Sheila Liming, author of Hanging Out: The Radical Power of Killing Time, tells SELF she’s a proponent of scheduling leisure. “For a lot of people, downtime is a scary proposition,” she says—so making it feel like an obligation can ease that a bit. That said: Try not to jam-pack your designated chilling time with activities or super-complex plans. “One of the things I explore in the book is how to get good with the idea that you don’t always have to be productive, without internalizing negative thoughts about laziness,” Liming says. To do that, she makes time to hang out without a specific agenda, which she believes is necessary for building a self-image that isn’t tied to work.

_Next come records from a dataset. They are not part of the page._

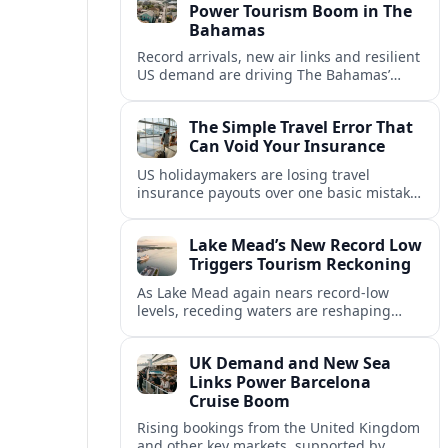
Power Tourism Boom in The
Bahamas
Record arrivals, new air links and resilient
US demand are driving The Bahamas’
tourism surge as other major markets
from Canada and Europe deepen their
The Simple Travel Error That
presence.
Can Void Your Insurance
US holidaymakers are losing travel
insurance payouts over one basic mistake
that quietly voids cover and leaves them
facing bills of several thousand dollars.
Lake Mead’s New Record Low
Triggers Tourism Reckoning
As Lake Mead again nears record-low
levels, receding waters are reshaping
marinas, boat ramps, and businesses that
long powered one of America’s busiest
UK Demand and New Sea
recreation areas.
Links Power Barcelona
Cruise Boom
Rising bookings from the United Kingdom
and other key markets, supported by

It can be helpful to set a recurring relaxation time—that way, you know respite is coming. Grace, whose last name has been withheld for privacy reasons, is a Philadelphia-based graduate student with an editorial job. She tells SELF that she designates Saturdays as work-free. “I need to have one day of the week where I’m not doing homework or work,” she says. “Maybe on Sunday I have to work a little bit longer, but that’s fine. Friends, family, and enjoying my life are definitely my priority.” For Grace, taking a day off feels like prioritizing her mental and social well-being, not failing. “I have confidence that I’m ultimately a smart, giving person, so I’m like, ‘It’s okay that maybe today I don’t appear as the smartest, best version of myself.’ I know I can do more—so some days, I can do less,” Grace says.

Remember that your business card is not your ID.

The greatest trick the devil ever pulled was convincing us that there’s such a thing as a “cool job.” Sure, some look glamorous and fun (maybe they even are!), and work can be meaningful and enjoyable. But, at the end of the day, it’s all labor—and you don’t need a certain title to be an intelligent, happy, fulfilled person. “I don’t want to bus tables my whole life, but it’s something that I have to do for now, so I’m gonna do it without feeling bad about it,” Ivette Martinez, who works at a restaurant in Chicago, tells SELF. By separating her identity from her day gig, Martinez says she feels more grateful for her life as a whole, rather than fixating on this single aspect of it.